I become fixated on these criticisms and the fact that people whom I thought genuinely cared about me where just keeping tabs on me. It plays on my already raw nerves about people being disingenuous with me. It leads me to believe that it’s not about them, but it’s about me when in hindsight I know it’s the opposite.

But I’ve grown wiser. I’ve come to realize that when something bothers me, that often times is not the actual thing that bothers me, but something less obvious. Could this also be a misguided feeling? That the “making you ugly on the inside” comment isn’t what’s actually getting under my skin, but that it’s something bigger.

…. Duh. I mean that’s the whole point of this post, people: that sometimes we get lost in our own lizard brains.

Old me would have taken it for face value, but I know myself enough to know that I’m far more complex. This year I have learned a GREAT technique that I call “wait and see.” Instead of immediately reacting to something negative, I’ll pause, breath, and let it play out before taking action. This has worked flawlessly (and comically in a few ways!). So I sit and wait, trying to identify the origin of the feelings I have.
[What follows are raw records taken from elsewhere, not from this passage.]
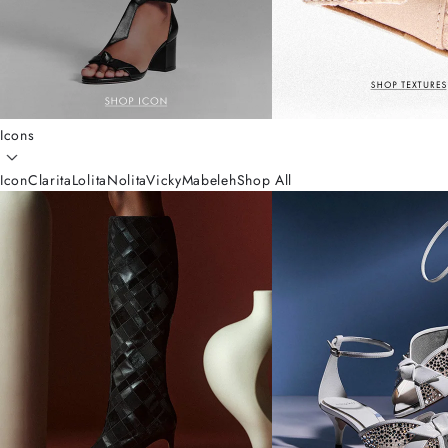
Icons
Icon
Clarita
Lolita
Nolita
Vicky
Mabeleh
Shop All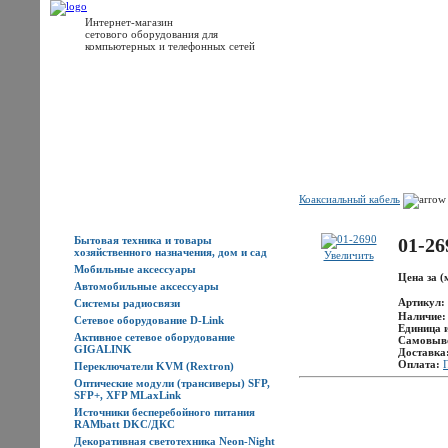
Интернет-магазин
сетового оборудования для
компьютерных и телефонных сетей
Главная
Каталог товаров
Новости
Доставка
Оплата
Контакты
Коаксиальный кабель
Каталог товаров
Бытовая техника и товары
01-26
хозяйственного назначения, дом и сад
Увеличить
Мобильные аксессуары
Цена за (
Автомобильные аксессуары
Артикул:
Системы радиосвязи
Наличие
Сетевое оборудование D-Link
Единица 
Активное сетевое оборудование
Самовыв
GIGALINK
Доставка
Оплата:
Переключатели KVM (Rextron)
Оптические модули (трансиверы) SFP,
SFP+, XFP MLaxLink
Источники бесперебойного питания
RAMbatt DKC/ДКС
Декоративная светотехника Neon-Night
As an adult, it’s running away from the daunting feeling that I soon will die. Talking through it with my partner, Megan, I realize that my whole hyper focus on my flaws and feelings of anxiety were just related to my own fear of mortality.

Remember what I said about the whole “body/mind connection”? Well, this is where it all comes in. I felt anxious and restless, days after my last mission. It was as if this all triggered muscle memory within me, to feel a certain way. My body feels it, my mind notices it, then associates it with whatever (in this case, with some trite comment about me. Watching a bunch of macabre shows certainly wasn’t helping, and once I forced myself to workout, watch happy shows, and disconnect from my devices I felt better.

The storms pass… I feel normal again.

The lesson learned in all of this is simple:

1.) You are not your thoughts, you are the thinker of your thoughts. Be sure to give yourself props for your own growth. Recognizing your patterns is one thing, being able to self-sooth and intervene after you recognize them is huge!

2.) Before you immediately label yourself as broken or defective, pause and look at what you’re doing. Watching murder shows, eating like shit, and getting poor sleep isn’t going to make anyone feel like they’re in a good place. You’re not rotten, but maybe the environment you’re in isn’t helping.